Il 20 maggio del 1999, esattamente 25 anni fa, il prof. Massimo D’Antona fu ucciso a colpi di pistola in via Salaria, poco dopo essere uscito dal palazzo dove abitava. Responsabili del vile gesto furono le nuove Brigate Rosse, che lo uccisero per via delle sue innovative idee in materia di diritto del lavoro.
Io all’epoca ero un giovane studente universitario a Foggia, la mia città, che è anche città di origine di una delle brigatiste che faceva parte del commando che uccise sia il prof. D’Antona che il prof. Biagi, e rimasi colpito dal ritorno del terrorismo dopo averne solo sentito parlare. Ciò che mi sconvolgeva e tuttora mi sconvolge è pensare che una persona possa essere uccisa solo per le proprie idee. Mi ha sconvolto ancora di più sapere che il prof. D’Antona era, proprio in quanto uomo di studio, un mite uomo di dialogo e il dialogo – ce lo ricorda l’etimologia della parola “dià-lògos” – non può che avvenire tra visioni diverse che si confrontano e provano a trovare mediazioni, nuovi equilibri, punti di incontro prima inaspettati.

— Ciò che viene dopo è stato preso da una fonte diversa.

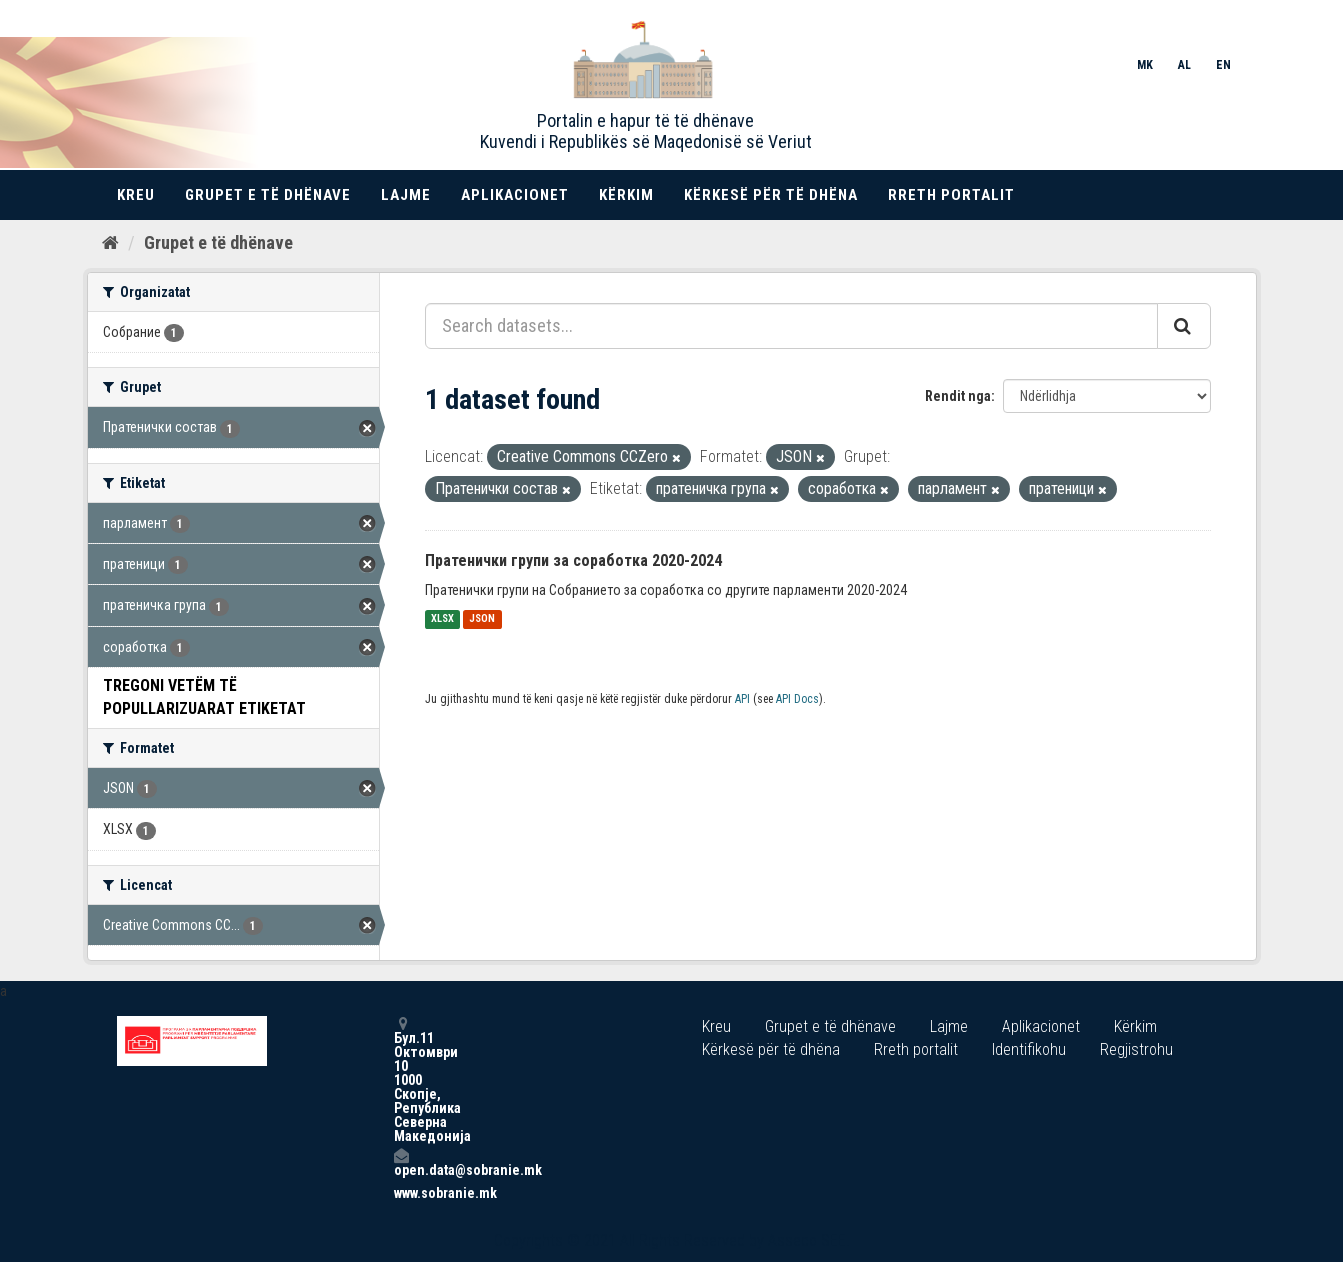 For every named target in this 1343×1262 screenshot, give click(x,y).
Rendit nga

L’aver troncato con la violenza tutto questo è un gesto barbarico e primitivo che non può trovare cittadinanza in una società che voglia dirsi civile.
Simbolica fu la data scelta, il 20 maggio, in cui si celebra il ricordo dell’approvazione dello Statuto dei Lavoratori. In uno dei suoi scritti, D’Antona scriveva che “Le norme giuridiche […] esprimono sempre un progetto”. Mi permetto di aggiungere che il progetto sottende a un’idea, una visione della realtà. Un progetto fu di certo l’approvazione dello Statuto dei lavoratori, il 20 maggio del 1970, che esprimeva una visione di tutela compiuta dei lavoratori, e un progetto, un’idea, una visione si possono leggere nelle norme alla cui scrittura e realizzazione il prof. D’Antona collaborò attivamente, anche come consulente dell’allora Ministro del Lavoro Antonio Bassolino, ad esempio, o come componente della consulta giuridica e dell’ufficio legale della CGIL.
In particolare, mi soffermo velocemente sul percorso che ha portato alla cosiddetta privatizzazione del pubblico impiego, che si basa su alcuni capisaldi: la possibilità, per la contrattazione collettiva nel pubblico impiego, di fare tutti gli accordi che (cito D’Antona) si “ritengono convenienti purché non violino la legge” e quindi la possibilità di esplicarsi con la medesima libertà esistente nel settore privato; la necessità di ricomporre (cito ancora il prof. D’Antona) un “pluralismo sindacale, rissoso e per molti aspetti patologico”, attraverso la misurazione della rappresentatività delle sigle sindacali, che ha consentito di eliminare la pletora di sigle sindacali che fino ad allora pullulavano, riducendole a poche, realmente rappresentative degli interessi dei lavoratori; la possibilità per lavoratrici e lavoratori di scegliere da chi farsi rappresentare, prevedendo un meccanismo elettivo che porti alla elezione della rappresentanza sindacale unitaria. Mi piace ricordare come, a distanza di decenni dalle prime elezioni delle RSU nel pubblico impiego, la percentuale di votanti sia sempre altissima e questo, in tempi di astensione crescente alle elezioni politiche di vario livello (da ultimo, anche le elezioni europee), dovrebbe far riflettere su come quel meccanismo – nonostante possibili aggiustamenti e ammodernamenti – continui a garantire sia la rappresentanza degli interessi che la rappresentatività di chi si siede al tavolo della contrattazione, dando una risposta compiuta alla mancata attuazione dell’art. 39 della Costituzione e alla validità erga omnes dei contratti collettivi.
Quel modello funziona ancora, a distanza di decenni, perché aveva alla sua base un progetto, un’idea che ancora resta valida. Proprio per questo, potrebbe essere utile ragionare su una sua estensione.
Il presente discorso è stato pronunciato nel corso della cerimonia commemorativa in memoria del prof. Massimo D’Antona, tenutasi presso il Ministero del Lavoro e delle Politiche Sociali, il 20 maggio 2024.